At that time, many artist-craftsmen were working in slumping, fusing, lamp working and laminating, but no fine artists were blowing glass. In 1962, Labino, along with Harvey Littleton, was part of the ground breaking workshop at the Toledo Museum of Art in Ohio, where they planned to create blown glass as art. Among the many challenges they faced in negotiating this new media in art was finding the correct melt temperature for the glass. Labino suggested that they melt the glass directly in the furnace and to use #475 low-melting, high strength formula borosilicate glass marbles—the same glass that he invented for the use in fiberglass—thus revolutionizing the glass blowing process. In 1963, at his home in Grand Rapids, Ohio, Labino set up his own glass blowing studio where he also designed tools and invented new techniques for creating art glass.

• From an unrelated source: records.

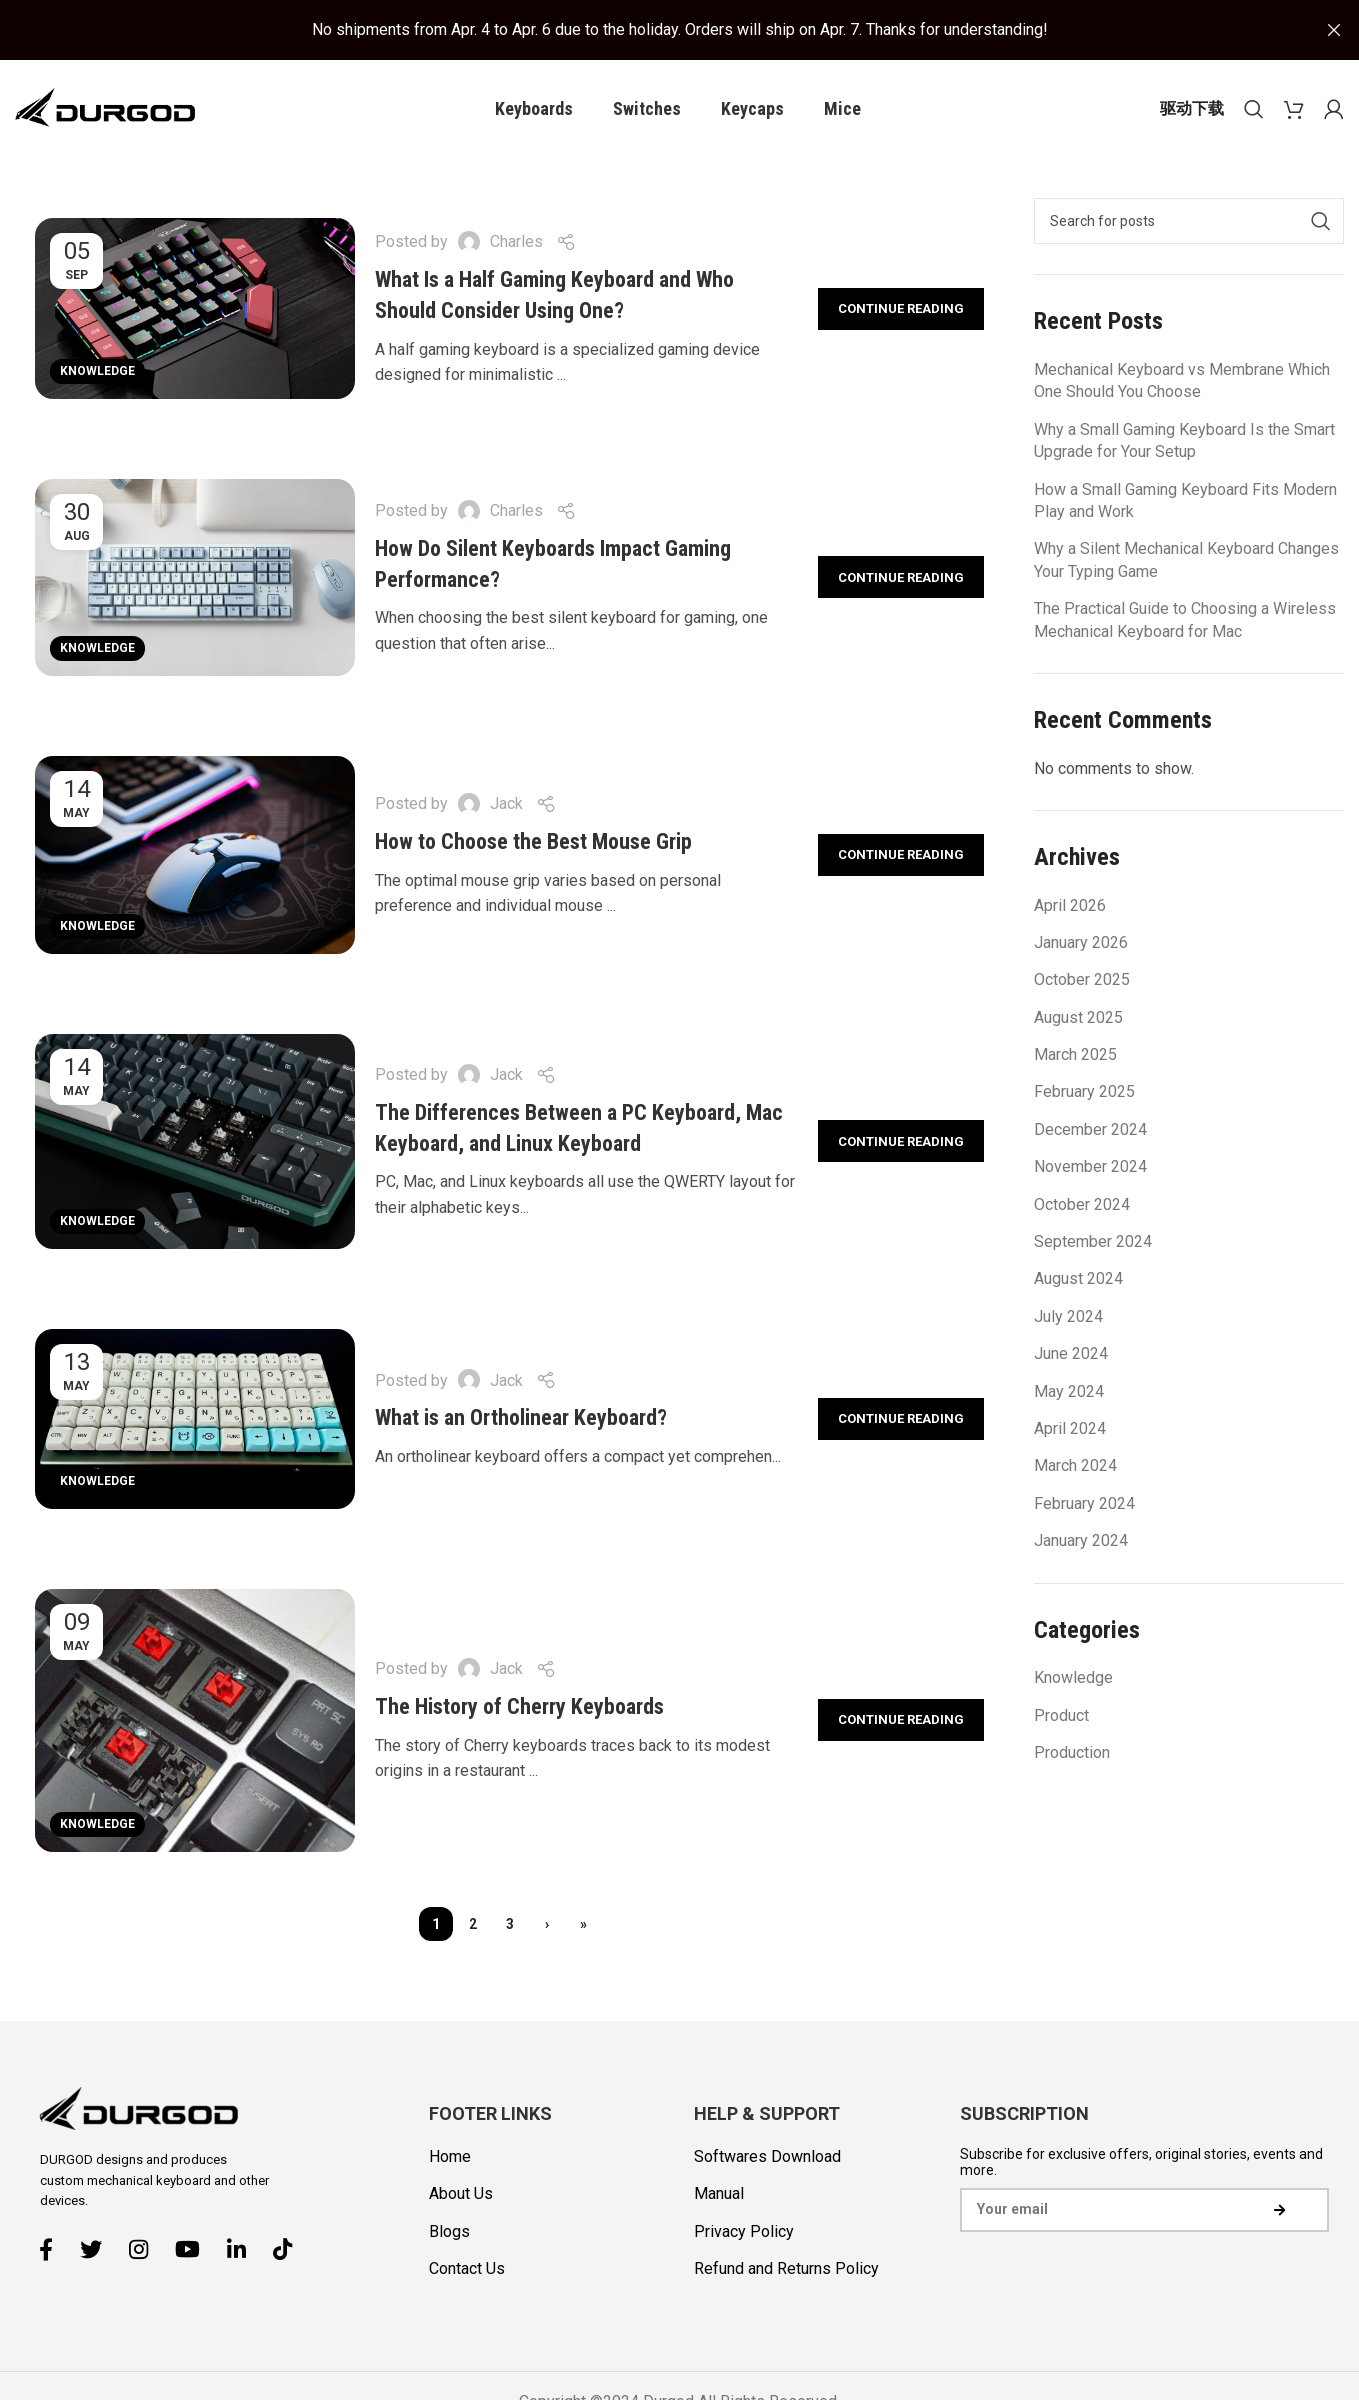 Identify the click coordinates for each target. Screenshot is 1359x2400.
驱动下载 (1192, 109)
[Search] (1254, 110)
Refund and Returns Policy (786, 2270)
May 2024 (1069, 1392)
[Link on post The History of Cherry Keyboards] (195, 1721)
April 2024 (1070, 1430)
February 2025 (1084, 1093)
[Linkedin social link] (244, 2251)
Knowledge (97, 372)
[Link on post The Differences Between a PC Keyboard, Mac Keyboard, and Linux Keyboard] (195, 1143)
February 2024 (1084, 1504)
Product (1061, 1716)
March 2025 (1075, 1056)
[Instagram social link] (146, 2251)
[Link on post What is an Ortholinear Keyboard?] (195, 1420)
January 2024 (1081, 1542)
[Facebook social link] (53, 2251)
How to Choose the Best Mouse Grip (533, 843)
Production (1072, 1753)
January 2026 (1081, 943)
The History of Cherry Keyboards (519, 1708)
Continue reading (901, 309)
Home (450, 2158)
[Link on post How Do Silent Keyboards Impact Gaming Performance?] (195, 579)
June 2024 (1071, 1355)
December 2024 (1090, 1130)
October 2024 (1082, 1205)
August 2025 (1078, 1018)
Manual (719, 2195)
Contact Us (467, 2270)
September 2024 (1093, 1243)
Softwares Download (767, 2158)
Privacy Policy (744, 2232)
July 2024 (1068, 1317)
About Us (461, 2195)
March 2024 (1075, 1467)
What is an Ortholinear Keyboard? (521, 1419)
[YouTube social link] (195, 2251)
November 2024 (1090, 1168)
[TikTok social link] (290, 2251)
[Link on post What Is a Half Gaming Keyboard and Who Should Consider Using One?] (195, 310)
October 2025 (1082, 981)
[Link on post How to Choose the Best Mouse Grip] (195, 857)
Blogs (449, 2232)
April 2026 (1070, 906)
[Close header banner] (1334, 30)
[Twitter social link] (98, 2251)
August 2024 (1078, 1280)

As an inventor, Labino held 60 US patents and hundreds in other countries for his inventions in glass working. His fine art work is in more than 100 museums internationally including the Toledo Museum of Art (Ohio), the Cleveland Museum of Art (Ohio), the Art Institute of Chicago (Illinois), Smithsonian Institute (Washington, DC) and the Kuntsmuseum (Düsseldorf, Germany).
Dominick Labino died in 1987 at his home in Grand Rapids, Ohio.